Całą drogę do domu Taszka spała mi na kolanach jak zabita. Po przyjeździe była oczywiście podenerwowana, powarkiwała na psiaki, ale w normie ;) Nie chciała spać, wolała iść zwiedzać dom, ale patrzyła czy idę za nią. Musiałam się zająć obiadem i kolejną warstwą lakieru na stole, więc siadała sobie koło mojej nogi i niestety często musiała zmieniać miejsce ;) Gdy tylko na chwilę siadałam, tryniła mi się na kolana i próbowała podsypiać, co nie było proste, bo bez przerwy coś się działo! A to psy wypadały na zewnątrz, a to pies sąsiadów zaszczekał, a to Sławek przechodził... Próbowała podgryzać fraczek, który po rozszarpaniu "firmowego" pani jej zrobiła z jakichś śpioszków dla lalek, ale dwukrotnie "nie" poskutkowało!

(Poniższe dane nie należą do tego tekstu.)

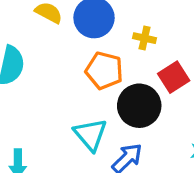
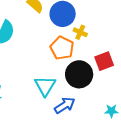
yellow cross: (145, 38) -> (80, 32), moved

Można z nią zrobić wszystko! Układałam ją sobie na rękach jak niemowlę, na pleckach i odpływała, mrużąc oczka. Wieczorem pojechałam z nią do lecznicy po drugi fraczek oraz po kołnierz - na wszelki wypadek, a także by Doktor zerknął na tylną nóżkę, na którą zdarza jej się utykać (a właściwie "omykać" kroki).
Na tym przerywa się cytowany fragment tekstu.